Audio By Carbonatix
Spain won a knockout match at the men's World Cup for the first time in 16 years, cruising past Austria in Los Angeles to reach the last 16.
After 36 minutes of gradually increasing pressure, Spain finally took the lead when Marc Cucurella's low cross was swept home from 12 yards by Mikel Oyarzabal.
They deservedly doubled their lead in the 66th minute when patient build-up ended in right-back Pedro Porro charging into the box to head home Alex Baena's cross.
And a crushing victory was sealed as Cucurella and Oyarzabal combined again with a minute remaining. The new Real Madrid left-back played a perfect through-ball for the striker to slide home his fourth goal of the tournament.
Having been frustrated for the opening half an hour of the last-32 tie, Spain thought they had the lead when Cucurella smashed home a half-cleared corner - but it was disallowed as Pau Cubarsi was harshly judged to have fouled Austria keeper Alexander Schlager.
Schlager's heroics prevented Spain from being out of sight by half-time, denying Oyarzabal with a fine low save to his left, shortly before the European champions took the lead.
He then made a brilliant double save, tipping Baena's free-kick on to the crossbar before blocking Lamine Yamal's fierce follow-up with his chest.
However, Spain continued to dominate after the restart to run out comfortable winners.
Austria, playing their first World Cup knockout fixture since 1954, came close when substitute Sasa Kalajdzic headed over with his first touch.
But they rarely threatened further, meaning Spain join Mexico in not conceding a goal in their first four 2026 World Cup matches.
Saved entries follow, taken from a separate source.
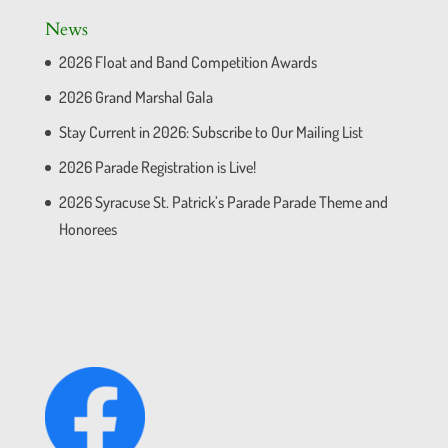
News
2026 Float and Band Competition Awards
2026 Grand Marshal Gala
Stay Current in 2026: Subscribe to Our Mailing List
2026 Parade Registration is Live!
2026 Syracuse St. Patrick’s Parade Parade Theme and
Honorees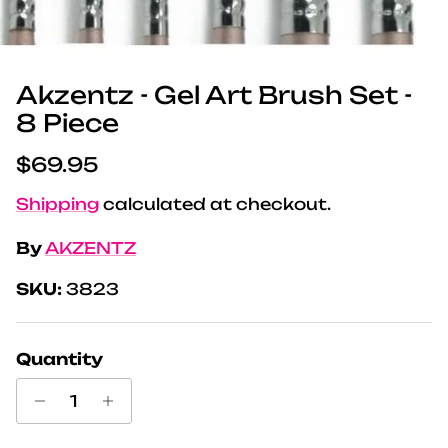
Akzentz - Gel Art Brush Set -
8 Piece
Regular price
$69.95
Shipping
calculated at checkout.
By
AKZENTZ
SKU:
3823
Quantity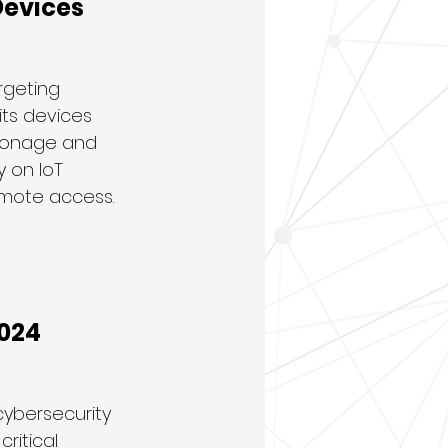
Devices
rgeting 
its devices 
pionage and 
 on IoT 
emote access.
2024
cybersecurity 
ritical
Analysis: Dominant Spain show quality and threat
While Spain have been widely tipped as one of the World Cup favourites thanks to their raft of talent and impressive Euro 2024 triumph, they needed to put to bed a remarkably poor recent record.
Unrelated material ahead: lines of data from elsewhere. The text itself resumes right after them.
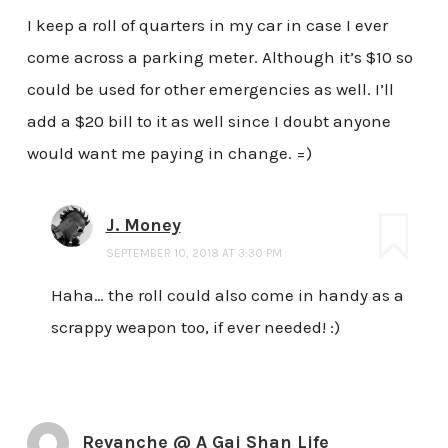
I keep a roll of quarters in my car in case I ever
come across a parking meter. Although it’s $10 so
could be used for other emergencies as well. I’ll
add a $20 bill to it as well since I doubt anyone
would want me paying in change. =)
J. Money
SEPTEMBER 10, 2018 AT 3:30 PM
Haha… the roll could also come in handy as a
scrappy weapon too, if ever needed! :)
Revanche @ A Gai Shan Life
Since winning the 2010 final, they had failed to win a World Cup knockout match - a group-stage exit in 2014 was then followed by defeat on penalties to Russia in 2018 and Morocco in 2022 in the last 16.
However, there was little risk of another early exit as they patiently broke down an Austria side who played much more conservatively than in the group stage to little avail.
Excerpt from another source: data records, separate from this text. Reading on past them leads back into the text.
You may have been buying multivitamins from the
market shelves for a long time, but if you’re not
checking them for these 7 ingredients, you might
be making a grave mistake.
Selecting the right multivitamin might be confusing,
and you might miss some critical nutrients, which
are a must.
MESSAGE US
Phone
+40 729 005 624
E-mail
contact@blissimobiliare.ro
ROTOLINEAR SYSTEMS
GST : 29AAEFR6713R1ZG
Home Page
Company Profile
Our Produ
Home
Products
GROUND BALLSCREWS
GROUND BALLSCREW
Lamine Yamal has not posted the goal or assist numbers that many of his world-class peers have done during this tournament, but showed his quality throughout by tormenting makeshift Austrian left-back Konrad Laimer.
The 18-year-old was denied what would have been a deserved goal late on, when David Alaba blocked his effort on the line.
But after only having 16 shots on target in their three group games - the 15th-most of any team - Spain fired in 10 here to show their threat and are clearly warming to this World Cup at just the right time.